FAQ : Tout savoir sur les meilleurs taux immobiliers
Quel est le taux immobilier moyen en septembre 2026 ?
En septembre 2026, le taux moyen s'établit à 3,00% sur 15 ans selon Meilleurtaux. Les profils solides accèdent à des offres autour de 2,65%, tandis que les dossiers plus fragiles se situent dans une fourchette de 3,35 à 3,50% selon les durées.
Comment négocier son taux avec sa banque ?
La négociation repose sur 3 piliers : un dossier irréprochable, une mise en concurrence visible (apportez les offres d'autres établissements) et la valorisation de vos atouts comme l'apport ou l'épargne résiduelle. Votre banque actuelle sera davantage encline à s'aligner si elle sait concrètement qu'elle risque de vous perdre.
Vaut-il mieux passer par un courtier pour obtenir un bon taux ?

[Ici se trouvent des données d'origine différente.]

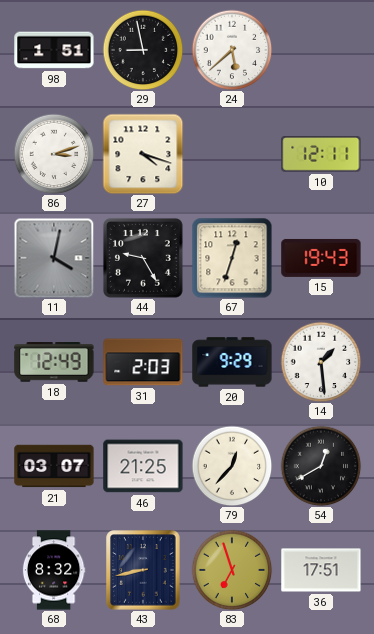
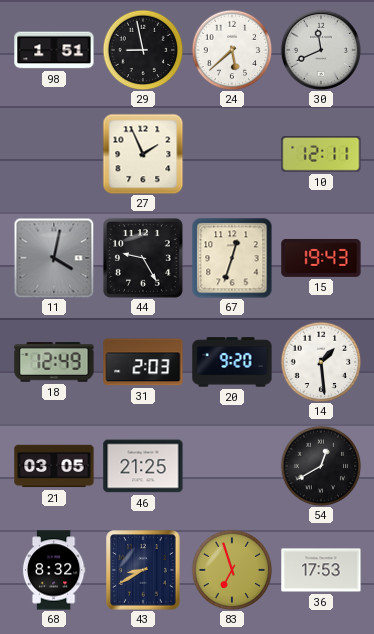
30: none -> 11:41
86: 3:12 -> none
27: 4:18 -> 1:56
20: 9:29 -> 9:20
21: 03:07 -> 03:05
79: 12:37 -> none
43: 8:43 -> 8:40
36: 17:51 -> 17:53
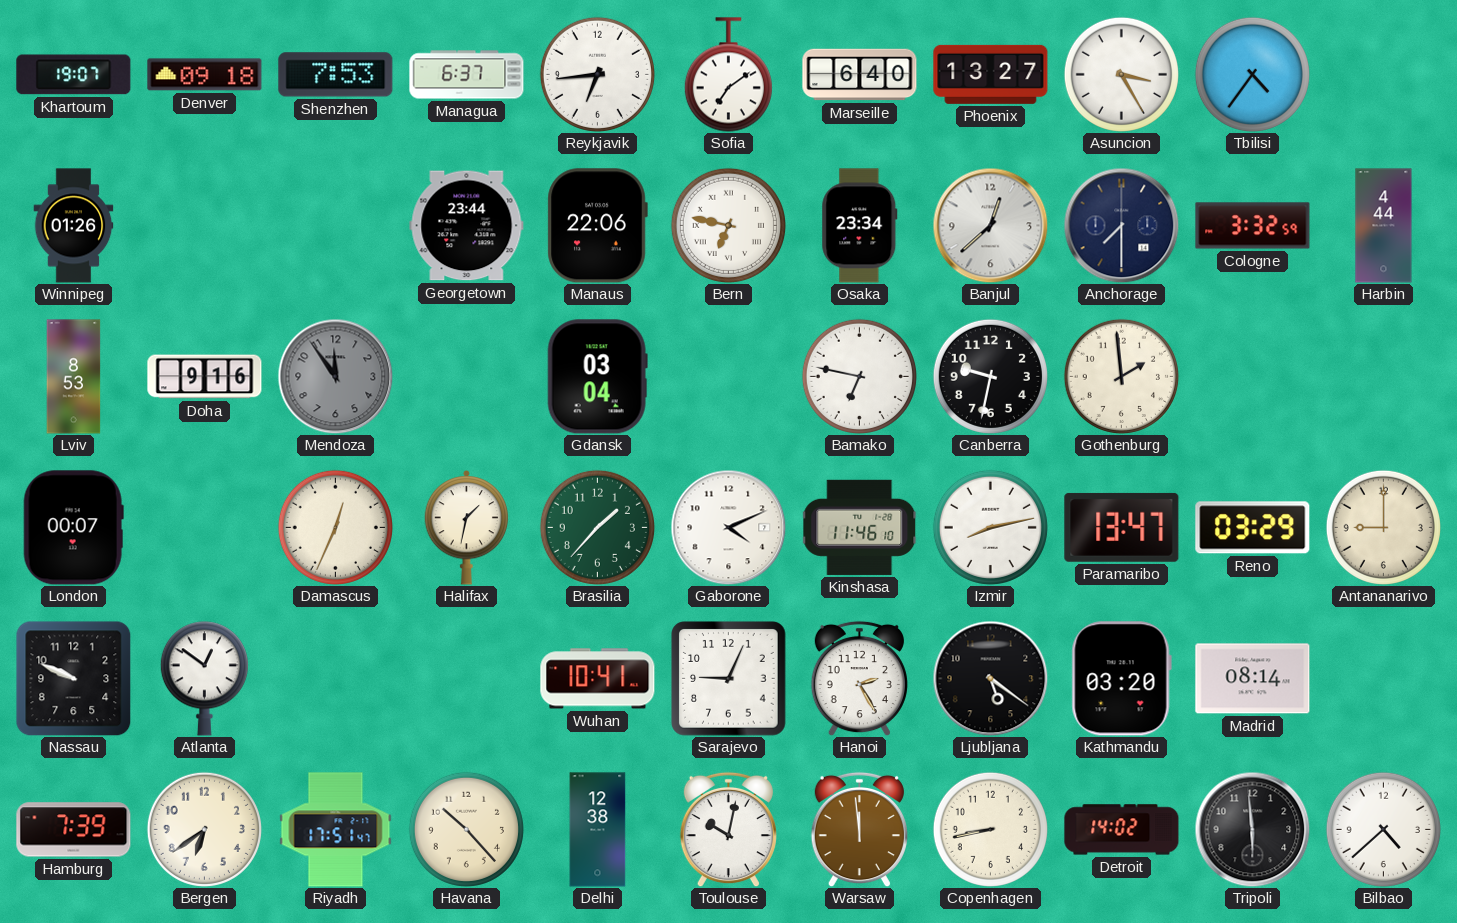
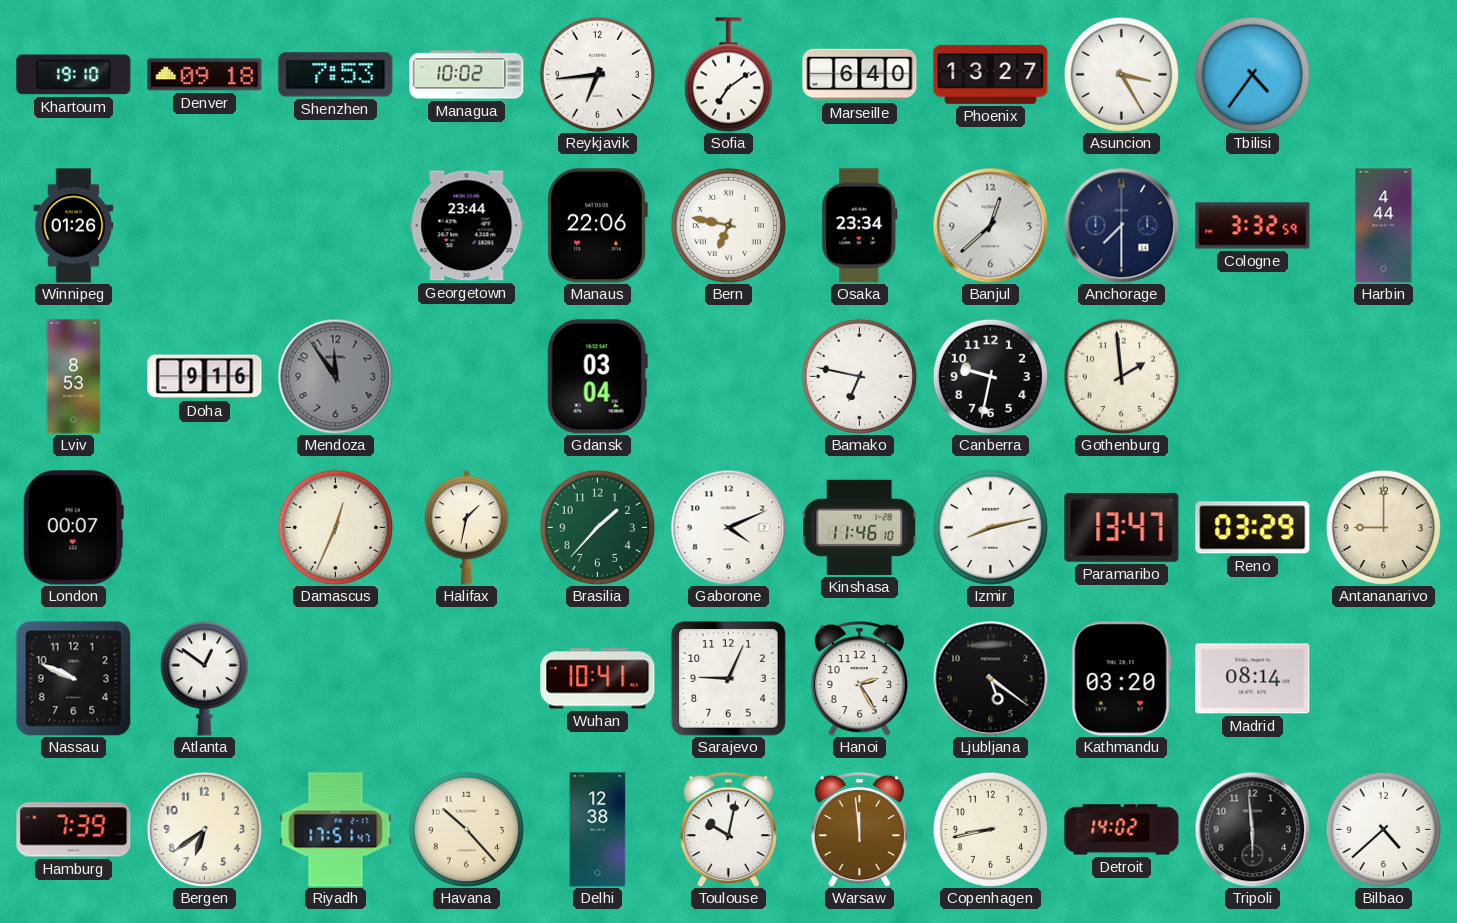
Khartoum: 19:07 -> 19:10
Managua: 6:37 -> 10:02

Dans la grande majorité des cas, oui. Un courtier accède à des grilles tarifaires réservées et optimise la présentation de votre dossier. Pour les profils atypiques (indépendants, CDD, revenus variables), la valeur ajoutée est encore plus marquée et les frais sont souvent compensés par le gain de taux obtenu sur la durée totale.
Les taux immobiliers vont-ils encore baisser en 2027 ?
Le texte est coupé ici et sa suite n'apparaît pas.